The 8 Recommendations and meeting summary notes are now available:
The Senate’s 8 recommendations to Queensland Health
1. Build on current educational resources to provide a statewide program to upskill the workforce in the principles of dignity of risk and end of life conversations in the last 1000 days, tailored for the Queensland context.
2. Advocate for revision of Queensland State legislation to promote national consistency in laws governing end of life care and decision making with emphasis on withdrawal of treatment.
3. Launch a statewide public awareness campaign to promote Advance Care Planning with a focus on the last 1000 days and work with community partners to increase uptake.
4. Support clinicians to enable people to die with dignity by championing early conversations about care in the last 1000 days, avoiding interventions with low benefit and aligning care with what matters most to the person.
5. Enhance rural-regional-metro partnerships through integrated networked service models including expanded specialist outreach and in-reach services to rural and remote areas.
6. Establish a Home‑Based Care Model for the last 1000 days that prioritises safe, culturally responsive care at home by linking regionally based virtual care hubs to virtual wards, rapid equipment loan and supply hubs, carer coaching/support resources, supported by statewide iEMR, telehealth, electronic prescribing and shared digital records, and with clear escalation pathways and a statewide clinical support hotline.

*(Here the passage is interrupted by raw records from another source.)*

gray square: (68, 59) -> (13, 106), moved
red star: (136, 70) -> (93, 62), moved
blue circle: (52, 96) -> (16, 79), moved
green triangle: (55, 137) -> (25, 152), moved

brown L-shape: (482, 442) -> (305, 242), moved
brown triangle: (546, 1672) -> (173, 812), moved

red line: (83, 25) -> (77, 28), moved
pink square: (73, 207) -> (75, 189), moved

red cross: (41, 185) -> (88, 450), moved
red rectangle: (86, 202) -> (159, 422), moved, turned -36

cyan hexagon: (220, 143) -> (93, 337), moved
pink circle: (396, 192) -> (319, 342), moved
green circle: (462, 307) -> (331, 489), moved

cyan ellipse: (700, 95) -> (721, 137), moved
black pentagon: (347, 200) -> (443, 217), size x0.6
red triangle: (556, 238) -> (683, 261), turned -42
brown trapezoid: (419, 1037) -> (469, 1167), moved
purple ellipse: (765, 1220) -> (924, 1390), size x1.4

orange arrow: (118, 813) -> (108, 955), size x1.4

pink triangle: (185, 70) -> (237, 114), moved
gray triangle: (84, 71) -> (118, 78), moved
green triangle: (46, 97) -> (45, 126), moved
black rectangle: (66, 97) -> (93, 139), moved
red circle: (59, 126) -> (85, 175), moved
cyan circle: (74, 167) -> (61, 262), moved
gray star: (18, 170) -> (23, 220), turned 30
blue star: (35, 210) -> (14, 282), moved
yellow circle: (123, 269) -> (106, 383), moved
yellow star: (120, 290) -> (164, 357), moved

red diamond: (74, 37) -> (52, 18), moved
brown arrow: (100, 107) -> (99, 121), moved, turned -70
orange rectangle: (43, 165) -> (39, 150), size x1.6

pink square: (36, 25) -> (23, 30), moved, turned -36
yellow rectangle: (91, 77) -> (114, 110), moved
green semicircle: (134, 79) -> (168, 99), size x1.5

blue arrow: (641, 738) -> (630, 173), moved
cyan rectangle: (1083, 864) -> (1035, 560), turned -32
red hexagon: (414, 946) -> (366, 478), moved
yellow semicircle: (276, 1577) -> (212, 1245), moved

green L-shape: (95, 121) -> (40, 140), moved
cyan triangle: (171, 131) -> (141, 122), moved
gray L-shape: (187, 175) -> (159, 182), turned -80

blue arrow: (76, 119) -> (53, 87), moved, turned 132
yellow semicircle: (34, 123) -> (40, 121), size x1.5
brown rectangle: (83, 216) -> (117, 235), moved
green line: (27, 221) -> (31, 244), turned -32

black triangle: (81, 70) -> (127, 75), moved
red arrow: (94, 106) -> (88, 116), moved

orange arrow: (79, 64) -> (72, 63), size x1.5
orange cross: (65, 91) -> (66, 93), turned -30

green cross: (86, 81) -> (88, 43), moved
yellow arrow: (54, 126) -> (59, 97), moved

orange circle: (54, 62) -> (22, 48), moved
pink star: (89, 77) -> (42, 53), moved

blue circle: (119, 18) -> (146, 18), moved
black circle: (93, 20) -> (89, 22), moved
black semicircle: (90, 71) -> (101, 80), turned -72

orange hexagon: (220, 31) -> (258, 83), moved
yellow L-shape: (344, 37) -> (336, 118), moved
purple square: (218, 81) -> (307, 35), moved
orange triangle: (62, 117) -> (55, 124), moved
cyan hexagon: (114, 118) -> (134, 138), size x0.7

7. Establish multidisciplinary decision support teams in each Hospital and Health Service with access to networked statewide clinical ethics expertise supported by a clear governance framework to help clinicians navigate complex end of life cases confidently and consistently.
8. Strengthen Voluntary Assisted Dying (VAD) services across Queensland to ensure consistent, equitable, and culturally responsive access, particularly in regional, rural, and remote communities.